Personal Finance - The Business Of You

Board of Directors
Board of Directors

Think of all the challenges you must manage in life; money, finance, investing, legal compliance, personal development, organization, bookkeeping etc… It is almost as if you are running your own small business. Are you? In a way your life is not much different. You must generate revenue (income), you must manage your expenses and hopefully at the end of the year you are left with a profit (savings). Don’t do it correctly and eventually you are out of business!

Can we learn from business, how they operate, strategies they employ to improve our chances of success and profitability?

What is the objective of a company?

The most common answer is “to make money”, but most would be wrong. Once all expenses, fixed and variable, have been subtracted from a company’s total revenue they are left with a loss or a profit. If you invested $100,000 in friends company but it was only left with $1000 in profit at the end of a year you would not be happy. You would be better off putting that money in a high-yield savings account; with no effort you would make greater returns. Making money is not enough, a company needs to make sufficient profits to justify the risk and effort expended.  

Let’s assume you invested $100,000 in a company and were provided a $10,000 return on your investment, this would certainly be better than the returns of a savings account and may be better than the returns of a basket of stocks. Over the next 5 years if the annual return never increased you would likely become discouraged. As an investor you not only want returns, you also want growth. Ideally as time progresses a company should grow in revenues, profits and in total value. A $10,000 annual return on top of an appreciating asset is something to be pleased about.

The objective of a company is to generate a profit and grow.

Why should you look at your personal life any differently? You too have a source(s) of revenue, be it a salary from a job or income from a rental. Like a business you have expenses both fixed and variable. Ideally you too want more revenues, more profits and ultimately your value or net worth to grow.

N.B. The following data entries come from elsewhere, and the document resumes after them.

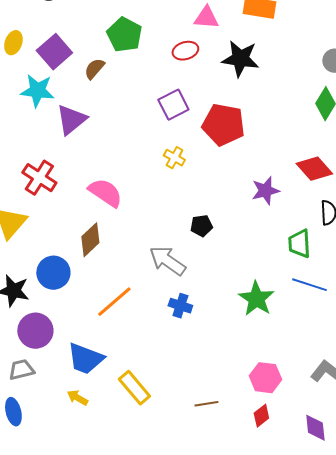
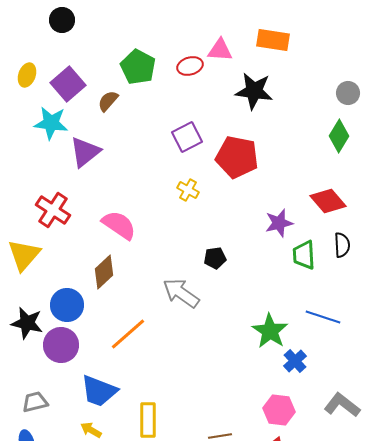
red ellipse: (185, 51) -> (190, 66), moved
green trapezoid: (299, 244) -> (304, 255), moved
blue cross: (180, 306) -> (295, 361), moved, turned 30
purple circle: (35, 331) -> (61, 345), moved
yellow rectangle: (134, 388) -> (148, 420), turned 40

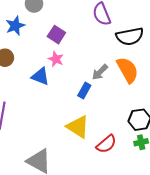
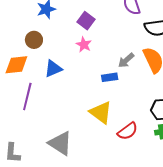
blue triangle: (40, 76) -> (53, 69), moved, turned -48
blue rectangle: (84, 91) -> (110, 77), turned 49

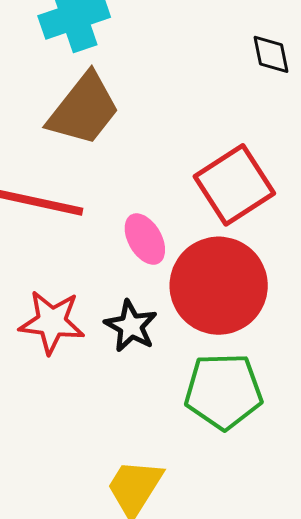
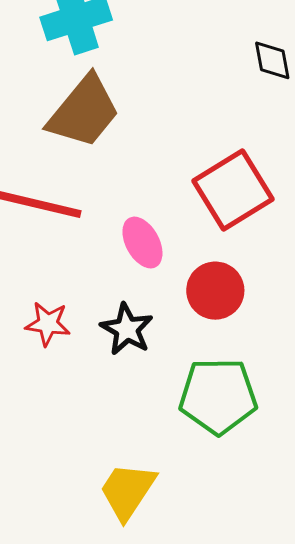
red circle: (219, 286) -> (215, 291), size x0.6
red star: (52, 322) -> (48, 324), size x0.7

The “business of you” does differ in a number of significant ways from a business; laws, regulations, and tax benefits name a few. Conceptually however there are many theories, and techniques that can be adapted from a business environment for use in your personal pursuit of financial comfort and wealth.

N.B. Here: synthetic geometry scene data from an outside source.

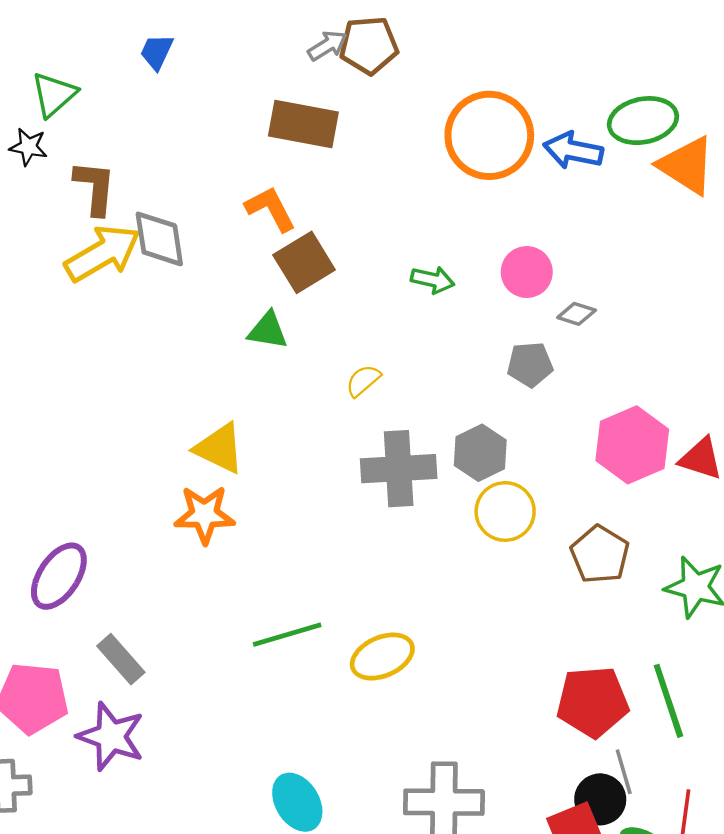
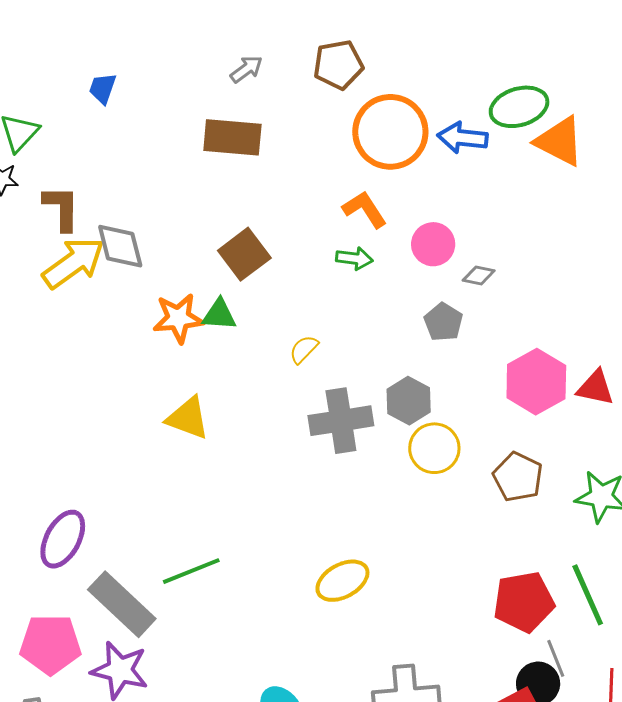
brown pentagon: (369, 45) -> (338, 65), moved
orange L-shape: (271, 209) -> (365, 209), moved
gray pentagon: (530, 365) -> (443, 322), turned -30
orange star: (205, 515) -> (178, 318), moved
green line: (287, 635) -> (191, 571), moved
gray rectangle: (121, 659) -> (122, 604), size x1.6

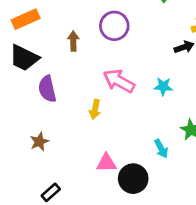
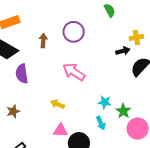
cyan star: (163, 86) -> (105, 102), moved
yellow arrow: (95, 109) -> (58, 104), moved, turned 96

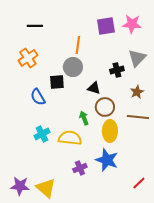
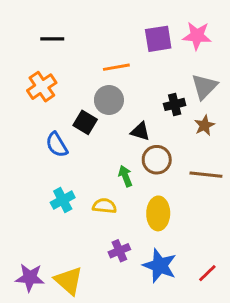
orange line: (78, 45) -> (116, 67), turned 72
black square: (57, 82) -> (85, 122), turned 35
brown star: (137, 92) -> (204, 125), moved
yellow ellipse: (110, 131) -> (158, 213), moved
yellow semicircle: (70, 138) -> (104, 206), size x0.7
blue star: (107, 160) -> (160, 266), moved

Any well run business has a CEO or Chief Executive Officer. This person is responsible for setting the direction of the company, developing the strategic plan. There may also be a COO or Chief Operating Officer. This is the person that implements the strategy and oversees the executive management staff. Someone will take the role of a CFO or Chief Financial Officer to watch over the money, make sure that capital is utilized efficiently and oversee the expenses. Under these positions titles begin to vary widely. Be it president, vice president, or executive director as examples; you will have a broad range of responsibilities from Human Resources to attract, retain and develop staff to Regulatory Compliance to make sure the organization works within the law. You may also have marketing, production, sales or other positions. In a small company one person may have to take on the challenge of two or more of these roles. In a sole proprietorship, one person may be responsible for all.

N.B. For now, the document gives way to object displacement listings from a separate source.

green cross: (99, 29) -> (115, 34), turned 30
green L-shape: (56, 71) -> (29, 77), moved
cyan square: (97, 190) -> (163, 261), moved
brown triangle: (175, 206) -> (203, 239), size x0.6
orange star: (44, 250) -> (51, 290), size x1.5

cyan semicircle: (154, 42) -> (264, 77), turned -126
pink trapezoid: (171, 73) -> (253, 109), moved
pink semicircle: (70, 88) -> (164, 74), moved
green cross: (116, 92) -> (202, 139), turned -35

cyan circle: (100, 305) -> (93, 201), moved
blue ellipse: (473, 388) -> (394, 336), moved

In your personal life, you are a sole proprietor or at most have a partnership with your spouse. Between the two of you or alone you must ensure you live and work within the law because not doing so can be costly. You should work to develop your staff (yourself) to increase productivity or expand your capability making your “business” (you) more valuable. Depending on your job you may need to engage in the role of marketing, production or sales management. Certainly you must take responsibility for the role of Chief Financial Officer. By now you should realize that nobody will care about your finances more than you. In life, you are your own CEO setting plan or stategy with specific goals to achieve. You are your own COO responsible for impmentation of these plans working to ensure you achieve your potential.

Any good company recognizes to be successful they must continuously work to improve their performance in all these areas. They develop their staff and study changes in their field and in their markets. They look into the future trying to maintain a competitive advantage.

As an individual, whether you are financial advisor or fire fighter you should be, in part, looking at your life from the perspective running a business. At the end of the year you should have a profit (savings). The amount that you save should represent a comfortable return based on the investment of time, effort, energy and risk you put into your career. Like a business if the return is not what it should be you must reevaluate your strategy, execution, revenue streams and expenses and make the necessary adjustments to achieve the desired results.